* [AIM OF THE TASK] Word for word, transcribe the data below.

BEGIN RECORDS SHOWN

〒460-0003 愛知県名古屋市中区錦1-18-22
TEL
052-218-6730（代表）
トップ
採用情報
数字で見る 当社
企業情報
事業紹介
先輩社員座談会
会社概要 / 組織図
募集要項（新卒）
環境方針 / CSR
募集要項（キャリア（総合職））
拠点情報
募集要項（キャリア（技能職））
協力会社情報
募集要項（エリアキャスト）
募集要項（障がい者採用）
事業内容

END RECORDS SHOWN

* [SOLUTION FOR THIS TASK]
〒460-0003 愛知県名古屋市中区錦1-18-22
TEL
052-218-6730（代表）
トップ
採用情報
数字で見る 当社
企業情報
事業紹介
先輩社員座談会
会社概要 / 組織図
募集要項（新卒）
環境方針 / CSR
募集要項（キャリア（総合職））
拠点情報
募集要項（キャリア（技能職））
協力会社情報
募集要項（エリアキャスト）
募集要項（障がい者採用）
事業内容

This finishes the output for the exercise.